▶ _MATERIALS PROVIDED_
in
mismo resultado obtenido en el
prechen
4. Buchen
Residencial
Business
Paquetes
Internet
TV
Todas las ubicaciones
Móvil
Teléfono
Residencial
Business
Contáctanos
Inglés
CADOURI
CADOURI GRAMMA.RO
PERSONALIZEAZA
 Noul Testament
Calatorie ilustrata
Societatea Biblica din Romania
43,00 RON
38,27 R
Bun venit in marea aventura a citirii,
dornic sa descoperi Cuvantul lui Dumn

---

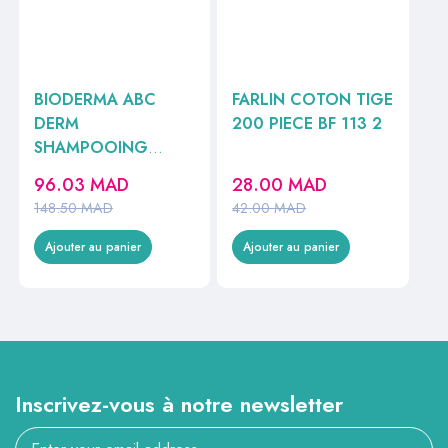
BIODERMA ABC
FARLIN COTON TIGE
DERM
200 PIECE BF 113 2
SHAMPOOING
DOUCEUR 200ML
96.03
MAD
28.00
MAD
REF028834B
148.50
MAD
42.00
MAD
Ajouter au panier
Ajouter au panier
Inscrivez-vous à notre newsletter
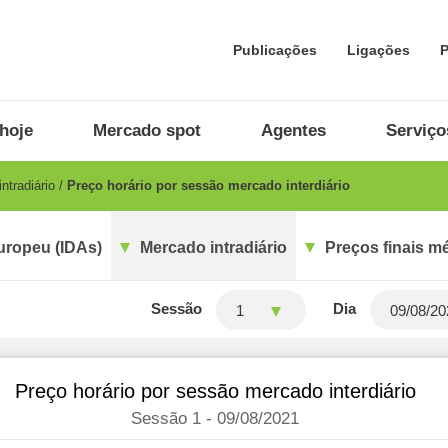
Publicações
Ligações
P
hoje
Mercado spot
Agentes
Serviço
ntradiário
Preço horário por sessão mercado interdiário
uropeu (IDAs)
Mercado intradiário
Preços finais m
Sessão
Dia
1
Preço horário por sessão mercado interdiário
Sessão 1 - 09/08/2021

▶ _PROBLEM DETAILS_
Set down precisely the lines above between the line holding "mismo resultado obtenido en el" and the line holding "Societatea Biblica din Romania", inclusive, and nothing beyond them.

▶ _RESULT FOR THIS TASK_
mismo resultado obtenido en el
prechen
4. Buchen
Residencial
Business
Paquetes
Internet
TV
Todas las ubicaciones
Móvil
Teléfono
Residencial
Business
Contáctanos
Inglés
CADOURI
CADOURI GRAMMA.RO
PERSONALIZEAZA
 Noul Testament
Calatorie ilustrata
Societatea Biblica din Romania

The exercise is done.